The total return for the FTSE All Share index year to date is 8.45%.
As I continue to depend on the returns from my investments to pay the bills and put food on the table - at least for the next 2 years when the state pension will kick in, the objective of the portfolio is to produce a dependable income. Of course, I hope the portfolio will continue to generate good returns for many more years but after 2018 I will not be dependent upon it to cover essential expenditure!
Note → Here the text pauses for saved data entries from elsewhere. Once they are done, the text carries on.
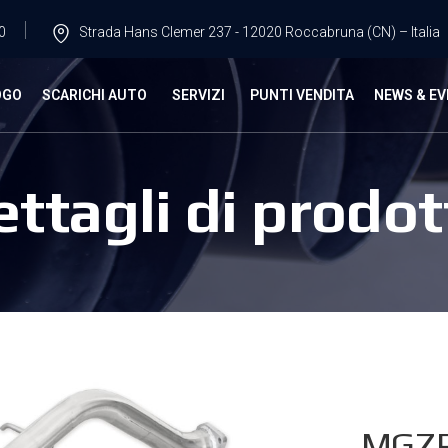
0
Strada Hans Clemer 237 - 12020 Roccabruna (CN) – Italia
OGO
SCARICHI AUTO
SERVIZI
PUNTI VENDITA
NEWS & EV
ettagli di prodot
MGZR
As a large proportion, ~1/3rd of my portfolio comprises Vanguard LS60 (acc), the aim is a positive total return rather than focusing on just the natural income. This will be the first full year that I have the option of selling units from my Vanguard LifeStrategy index fund.
In July following the fall in sterling and the corresponding boost to the VLS fund price, I took the opportunity to sell 13.46 units @ £155.32 to give £2,078 after sale costs and representing 8% of my total holding. This will provide my 4% income requirement for this year and the additional 4% has been added to my 10% cash buffer.
Capital appreciation is always welcome but will largely follow the ups and downs of the general stock market. I have therefore put in place a cash buffer equivalent to 10% of the value of my VLS fund to cover bear market periods when returns are flat or negative. The cash is held in my Coventry BS accounts which has interest of 1.5% so my buffer has now increased to 14.15%.
Here is the combined portfolio
|(click to enlarge)|
In my younger days, I was foolish enough to believe I could beat the market. In more recent times, I am slowly learning to be comfortable with ‘good enough’. A strategy where 'average' is better than average! I’m now more globally diversified - not perfect but for now, good enough. I am edging slowly away from the rollercoaster of individual shares and entering the relative calm waters of the 60/40 Lifestrategy option. Over the coming decade, I am thinking of a steady 5% or 6% return on average (after inflation) - that will do for me.
The average annualised return after 3.7 years is ~7.1% - so far, so good.